(Dataset excerpts)
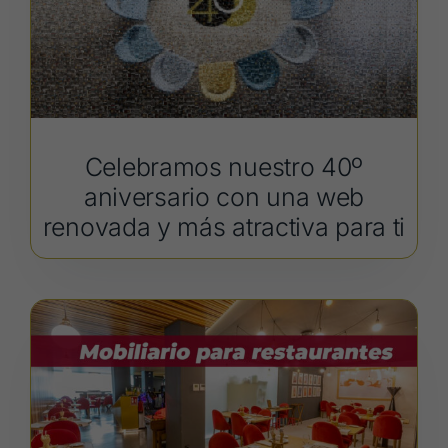
Celebramos nuestro 40º
aniversario con una web
renovada y más atractiva para ti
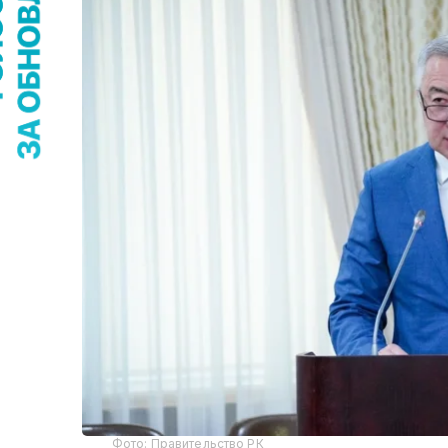
Фото: Правительство РК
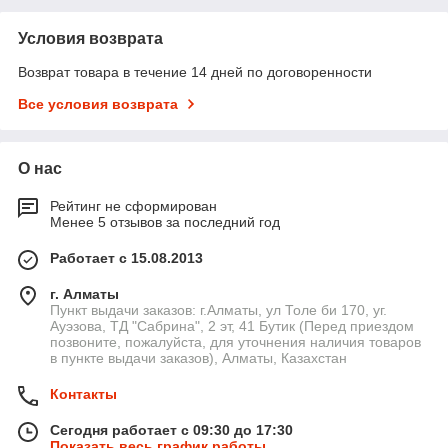
Условия возврата
Возврат товара в течение 14 дней по договоренности
Все условия возврата
О нас
Рейтинг не сформирован
Менее 5 отзывов за последний год
Работает с 15.08.2013
г. Алматы
Пункт выдачи заказов: г.Алматы, ул Толе би 170, уг.
Ауэзова, ТД "Сабрина", 2 эт, 41 Бутик (Перед приездом
позвоните, пожалуйста, для уточнения наличия товаров
в пункте выдачи заказов), Алматы, Казахстан
Контакты
Сегодня работает с 09:30 до 17:30
Показать весь график работы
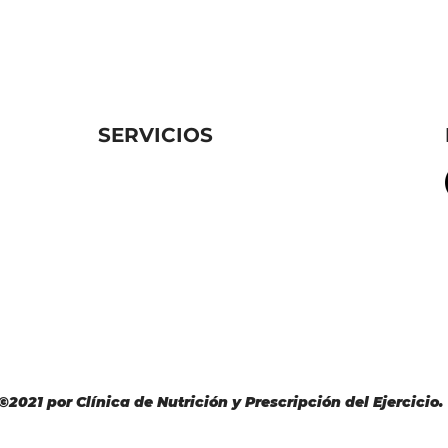
SERVICIOS
Programa Diversión, Ejercicio y
Nutrición Infantil
Programa Nutrición Empresarial en
mpestre,
Movimiento
 México
m
Programa de Nutrición
Programa de Ejercicio
©2021 por
Clínica de Nutrición y Prescripción del Ejercicio.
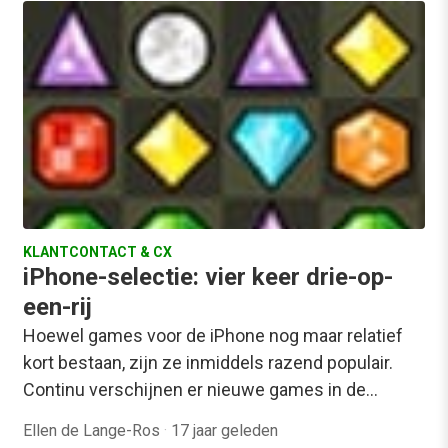
KLANTCONTACT & CX
iPhone-selectie: vier keer drie-op-
een-rij
Hoewel games voor de iPhone nog maar relatief
kort bestaan, zijn ze inmiddels razend populair.
Continu verschijnen er nieuwe games in de…
Ellen de Lange-Ros
·
17 jaar geleden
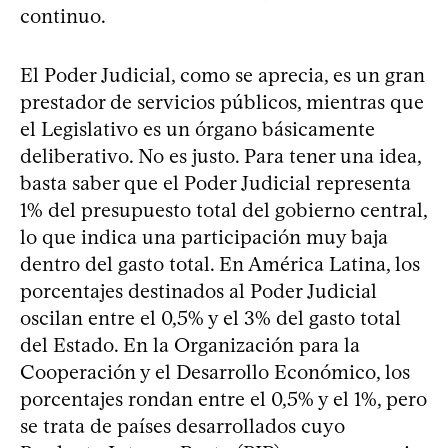
continuo.
El Poder Judicial, como se aprecia, es un gran
prestador de servicios públicos, mientras que
el Legislativo es un órgano básicamente
deliberativo. No es justo. Para tener una idea,
basta saber que el Poder Judicial representa
1% del presupuesto total del gobierno central,
lo que indica una participación muy baja
dentro del gasto total. En América Latina, los
porcentajes destinados al Poder Judicial
oscilan entre el 0,5% y el 3% del gasto total
del Estado. En la Organización para la
Cooperación y el Desarrollo Económico, los
porcentajes rondan entre el 0,5% y el 1%, pero
se trata de países desarrollados cuyo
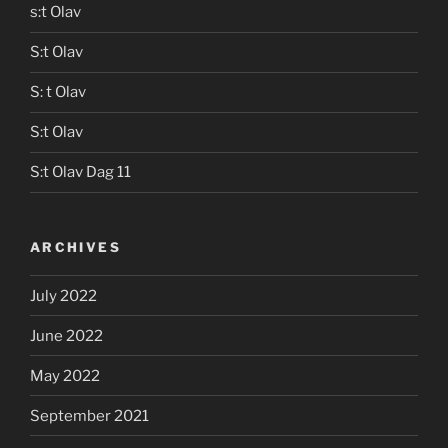
s:t Olav
S:t Olav
S: t Olav
S:t Olav
S:t Olav Dag 11
ARCHIVES
July 2022
June 2022
May 2022
September 2021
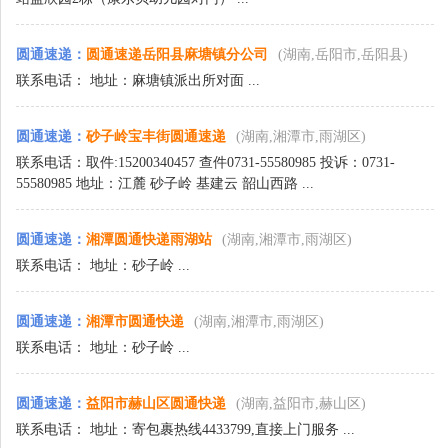
圆通速递
：
圆通速递岳阳县麻塘镇分公司
(湖南,岳阳市,岳阳县)
联系电话： 地址：麻塘镇派出所对面 ...
圆通速递
：
砂子岭宝丰街圆通速递
(湖南,湘潭市,雨湖区)
联系电话：取件:15200340457 查件0731-55580985 投诉：0731-
55580985 地址：江麓 砂子岭 基建云 韶山西路 ...
圆通速递
：
湘潭圆通快递雨湖站
(湖南,湘潭市,雨湖区)
联系电话： 地址：砂子岭 ...
圆通速递
：
湘潭市圆通快递
(湖南,湘潭市,雨湖区)
联系电话： 地址：砂子岭 ...
圆通速递
：
益阳市赫山区圆通快递
(湖南,益阳市,赫山区)
联系电话： 地址：寄包裹热线4433799,直接上门服务 ...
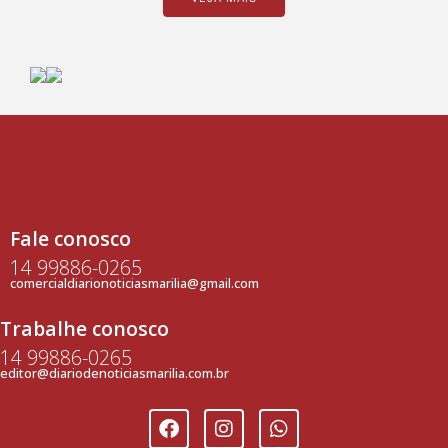
Fale conosco
14 99886-0265
comercialdiarionoticiasmarilia@gmail.com
Trabalhe conosco
14 99886-0265
editor@diariodenoticiasmarilia.com.br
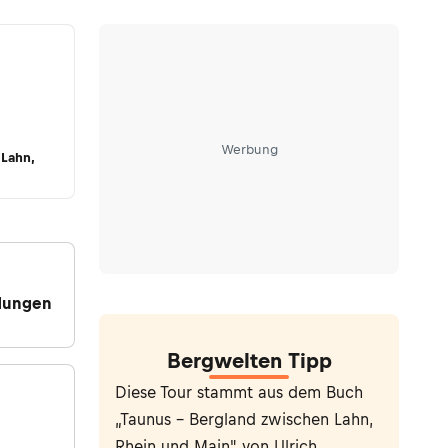
Werbung
 Lahn,
dungen
Bergwelten Tipp
Diese Tour stammt aus dem Buch
e
„Taunus - Bergland zwischen Lahn,
Rhein und Main" von Ulrich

- Exercise instructions
Read the entries and pick out all lines that include the word "Olav".

- Exercise response
s:t Olav
S:t Olav
S: t Olav
S:t Olav
S:t Olav Dag 11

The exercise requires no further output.